His preferred method is to ever-so gently remind his audience he trusts numbers more than he trusts feelings and for him, empirical evidence trumps gut every time.
“I’d ask you to reassess the last 12 weeks since the Galway game in Pearse Stadium,” he said. “I think we’ve played eight times and won six.
“We drew a league final where I believe we should have won it, but we lost in extra-time. And we lost in the last minute against Limerick.
“So I just think there needs to be some reassessment of that from commentators. When you win six games, it surely can’t all be bad. I know some people see games that teams weren’t trying but we kept winning.
“The loss to Limerick was not a good result, certainly. But there was a cycle where we were within a range of playing well.
“If you go outside that range, you have a problem but I didn’t feel that we went outside that range. We didn’t play particularly well against Limerick. I’m not saying the assessment was completely wrong but you just have to look at it in total.”
For Dublin, it was another non-performance. Another day of failing to measure up to the expectations they’ve set for themselves. Another game where the level they thought they were at turned out to be higher than the reality.

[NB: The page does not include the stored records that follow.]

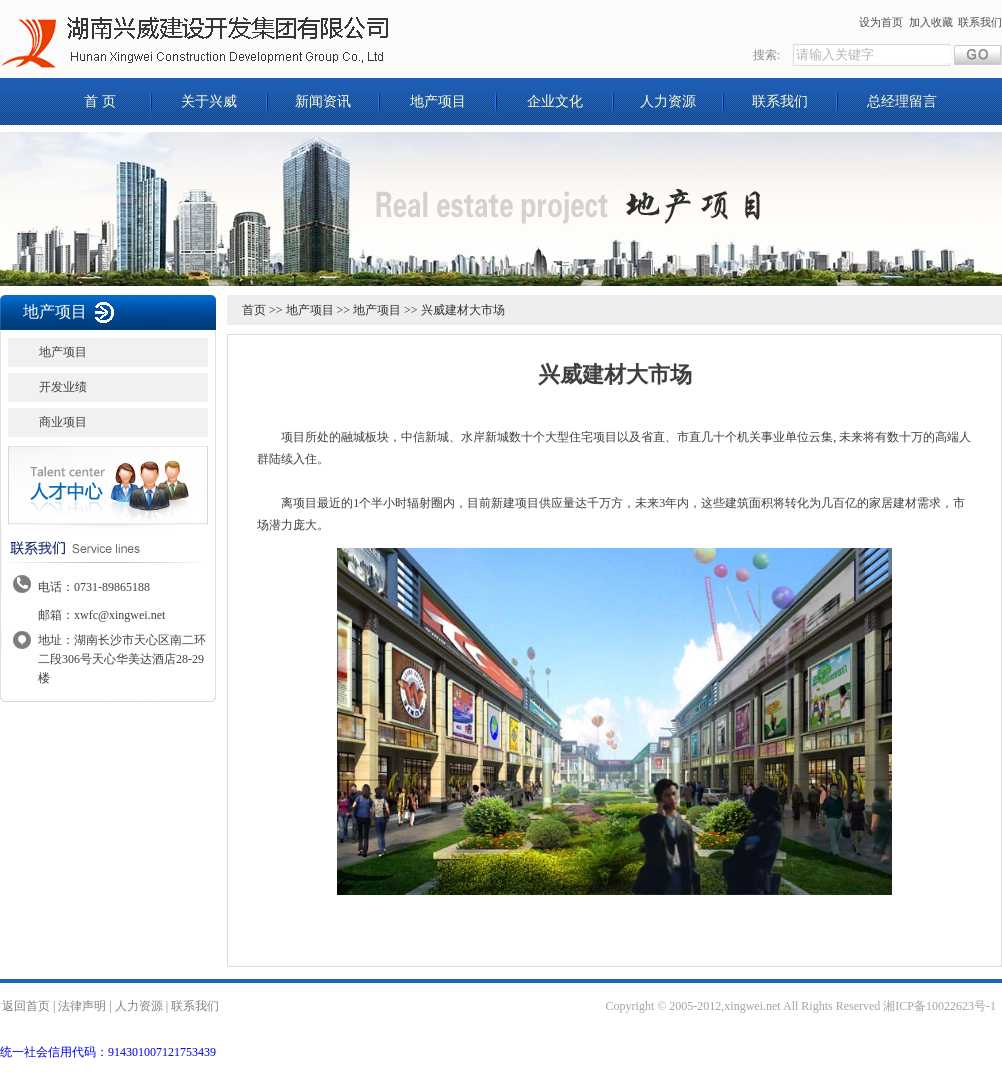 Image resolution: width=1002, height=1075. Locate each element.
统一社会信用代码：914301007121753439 (108, 1052)
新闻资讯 (323, 101)
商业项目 (63, 422)
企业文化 (555, 101)
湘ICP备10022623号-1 (939, 1006)
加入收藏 (931, 22)
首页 (254, 310)
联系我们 (980, 22)
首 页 (100, 101)
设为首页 (881, 22)
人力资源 (668, 101)
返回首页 (26, 1006)
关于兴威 (209, 101)
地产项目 (438, 101)
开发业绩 (63, 387)
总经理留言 (902, 101) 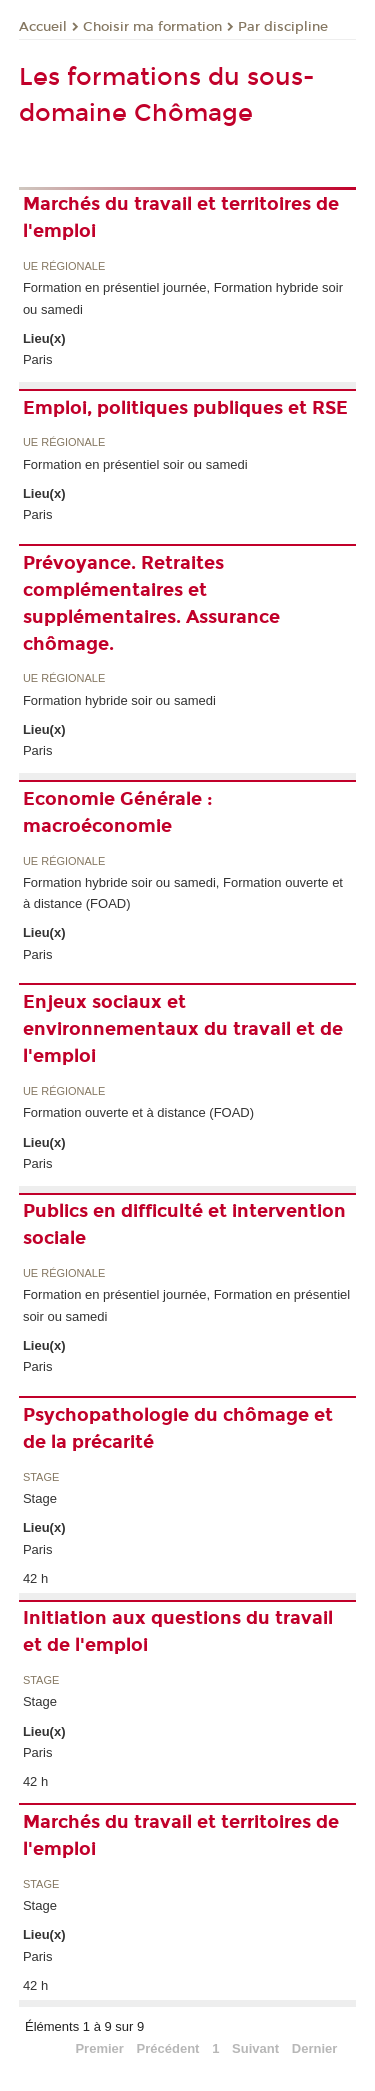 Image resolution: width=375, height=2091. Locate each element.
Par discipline (283, 27)
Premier (99, 2048)
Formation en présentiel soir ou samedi (135, 464)
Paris (38, 359)
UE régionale (64, 266)
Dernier (315, 2048)
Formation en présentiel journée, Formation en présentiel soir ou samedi (186, 1305)
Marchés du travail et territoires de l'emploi (181, 217)
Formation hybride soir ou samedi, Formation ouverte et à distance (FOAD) (183, 893)
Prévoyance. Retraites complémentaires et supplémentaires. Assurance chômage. (151, 603)
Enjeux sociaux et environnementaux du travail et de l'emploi (183, 1029)
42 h (35, 1578)
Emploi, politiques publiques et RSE (185, 408)
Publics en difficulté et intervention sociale (184, 1224)
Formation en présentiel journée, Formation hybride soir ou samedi (183, 298)
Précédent (168, 2048)
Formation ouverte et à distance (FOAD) (138, 1112)
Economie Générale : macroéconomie (118, 812)
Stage (41, 1477)
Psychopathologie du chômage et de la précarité (178, 1428)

For all the advances they've made under Anthony Daly, too many of them have ended like this.
"A heartbreaking performance," was the verdict of wing back Mick Carton.
“All the training we did, you think you’re ready and we just didn’t show up again. That’s two results in a row, so it’s back to the drawing board for next year.

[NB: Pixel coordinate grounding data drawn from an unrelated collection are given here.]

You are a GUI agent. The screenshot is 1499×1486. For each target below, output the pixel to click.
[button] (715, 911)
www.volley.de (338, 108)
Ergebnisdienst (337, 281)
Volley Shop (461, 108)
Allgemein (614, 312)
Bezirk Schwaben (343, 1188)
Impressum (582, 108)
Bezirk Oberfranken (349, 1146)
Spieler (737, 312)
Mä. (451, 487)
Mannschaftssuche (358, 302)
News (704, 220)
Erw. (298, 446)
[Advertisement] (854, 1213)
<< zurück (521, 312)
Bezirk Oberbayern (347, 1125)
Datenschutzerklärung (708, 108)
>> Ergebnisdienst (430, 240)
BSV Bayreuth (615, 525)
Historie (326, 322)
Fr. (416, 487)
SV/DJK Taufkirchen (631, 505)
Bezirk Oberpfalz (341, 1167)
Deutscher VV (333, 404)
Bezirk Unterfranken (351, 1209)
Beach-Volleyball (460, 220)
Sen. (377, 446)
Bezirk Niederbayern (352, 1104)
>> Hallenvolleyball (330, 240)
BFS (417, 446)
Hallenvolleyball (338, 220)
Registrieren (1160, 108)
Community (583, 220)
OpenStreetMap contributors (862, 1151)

“I don’t think anyone can put their finger on why. You think your preparation’s all done, but you have to go out and want the ball. And we didn’t want the ball enough out there.
‘Out-fought us’
“The Tipp lads out-fought us for every ball, and it’s just not good enough. That’s the second result in a row and it’s just very disappointing.

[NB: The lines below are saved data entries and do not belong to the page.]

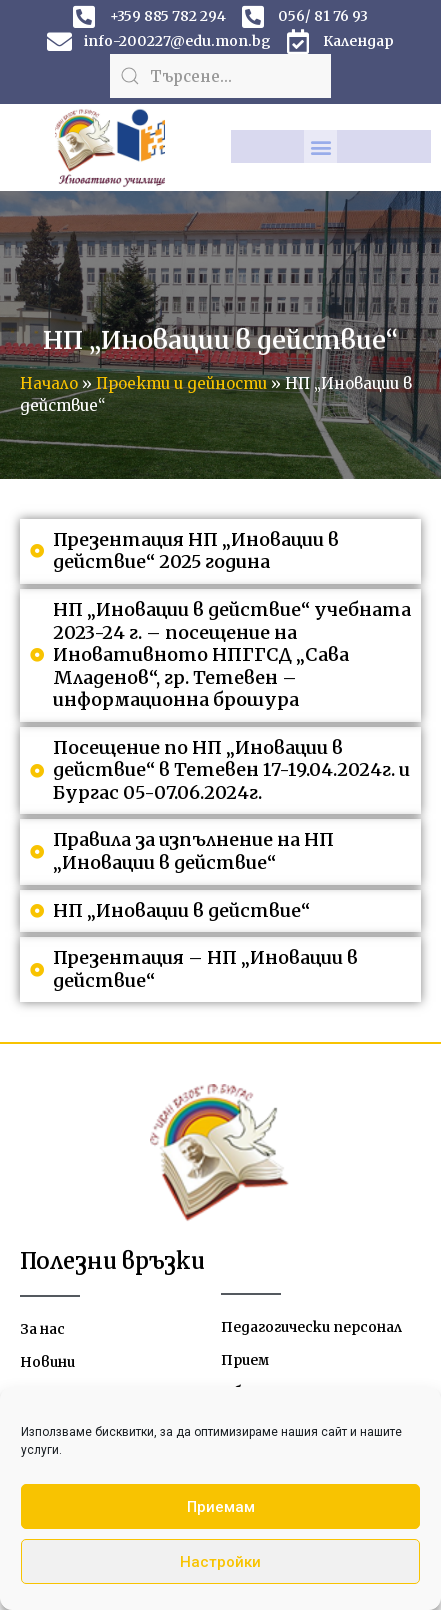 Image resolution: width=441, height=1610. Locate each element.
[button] (320, 146)
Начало (49, 383)
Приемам (221, 1507)
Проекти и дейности (181, 383)
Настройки (220, 1562) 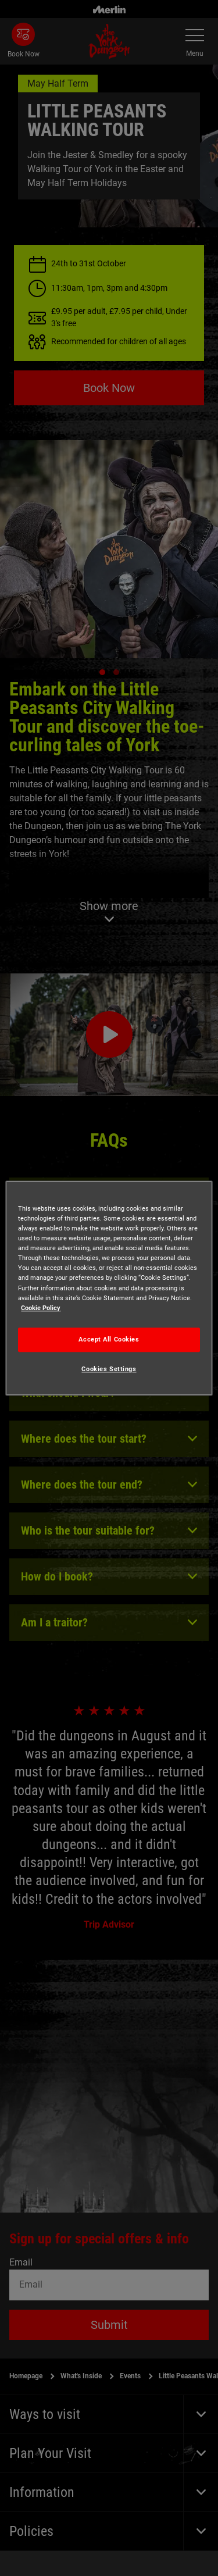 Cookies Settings (108, 1369)
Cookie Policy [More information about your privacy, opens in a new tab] (40, 1308)
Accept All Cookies (108, 1339) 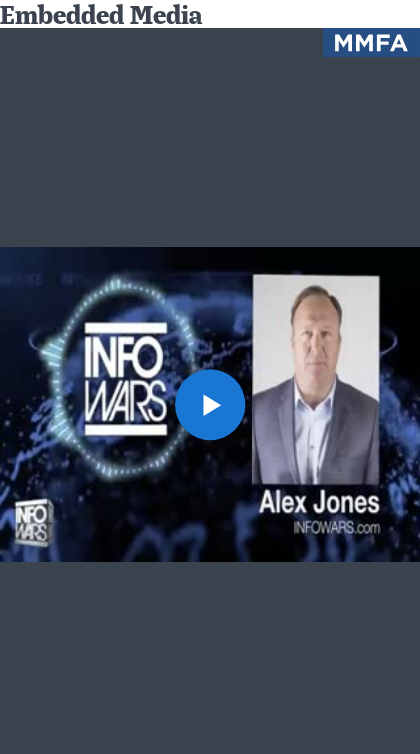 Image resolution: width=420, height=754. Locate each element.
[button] (210, 404) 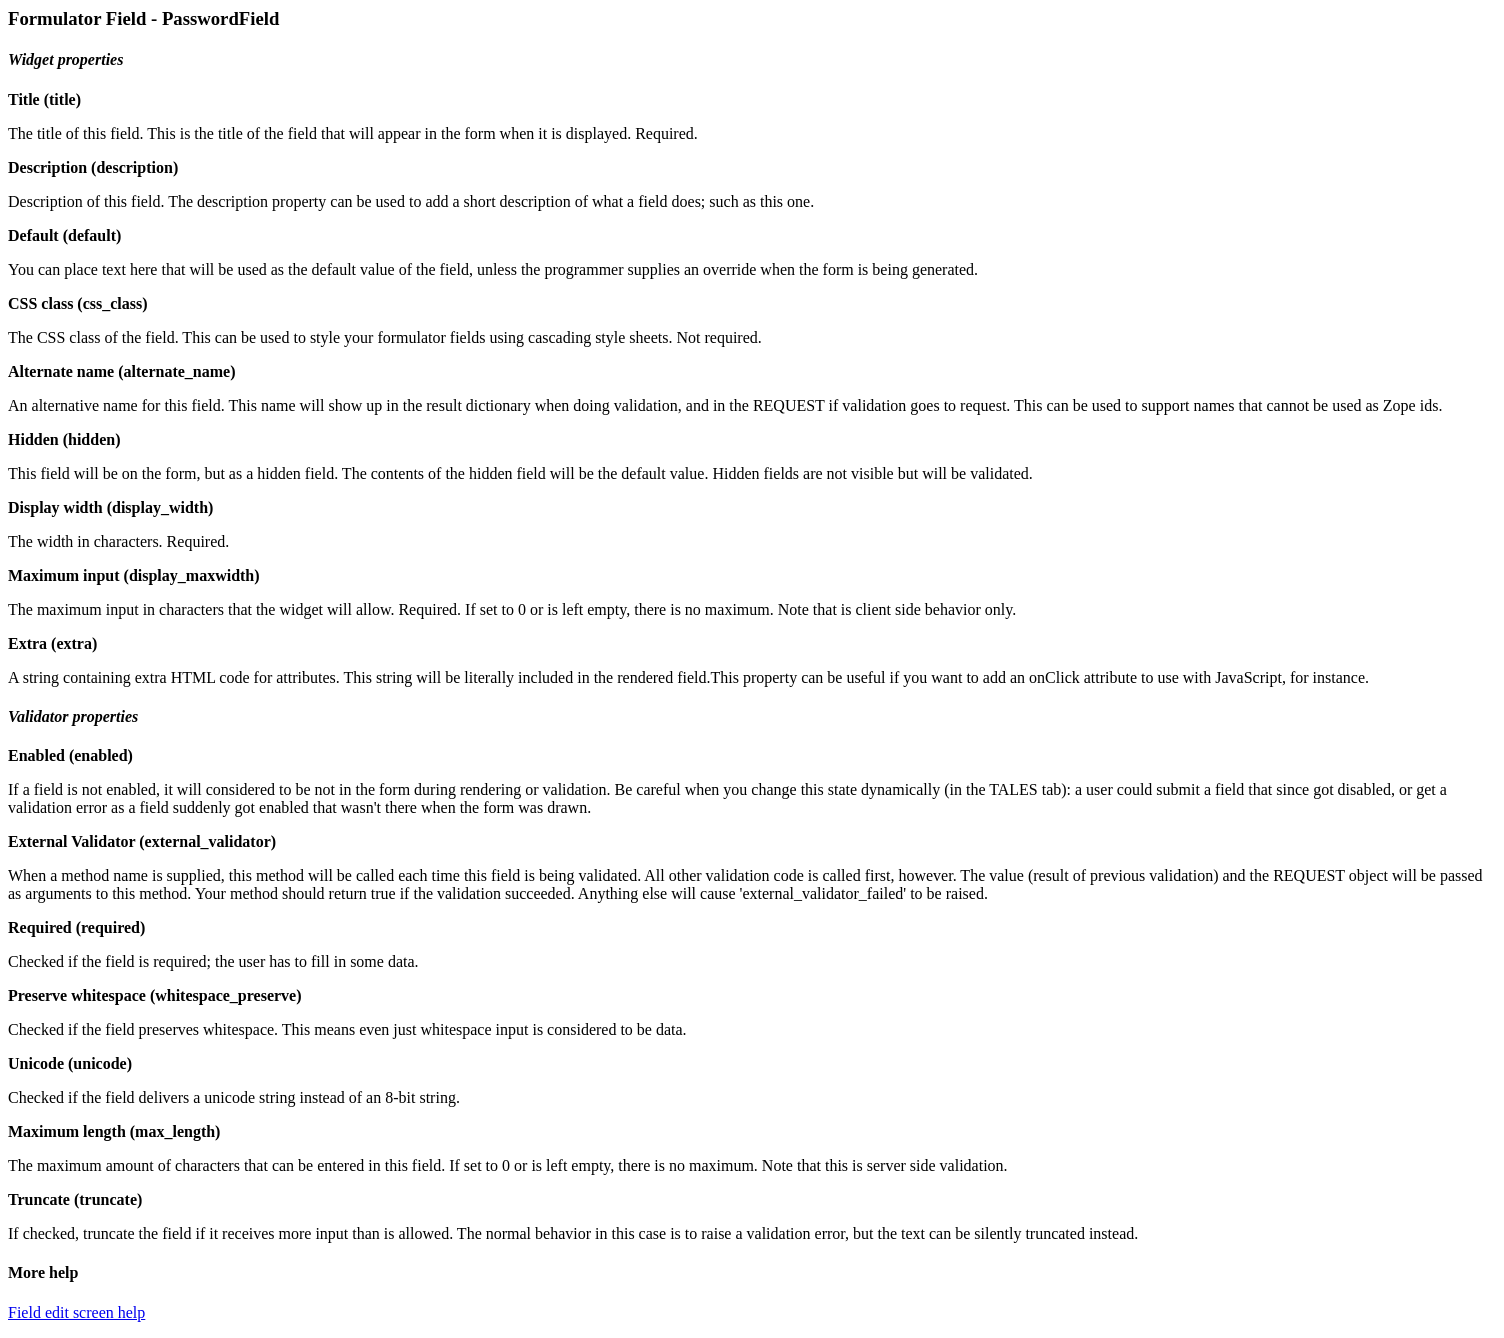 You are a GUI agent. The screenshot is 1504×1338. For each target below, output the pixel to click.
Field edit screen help (76, 1312)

“You have to hurl when you cross the white line. You can have all the gimmicks in the world, but you have to want the ball. We were dropping simple balls out there and just didn’t look the team we have been of late. It’s just so disappointing.”
It’s put to him that bit by bit, the momentum of 2013’s Leinster title win has dissipated.
“Well after the last two performances, yeah, probably. I’ll never mind losing if you perform on the pitch and play with a bit of freedom. We didn’t do that the last two days and it’s just not good enough at this stage. We’re a mature team, we shouldn’t be going out playing like that.
“Every year you step on the field you want to go forward and we went one step backwards this year. But it’s a very young team, will come back stronger next year. We’ve a lot to work on.”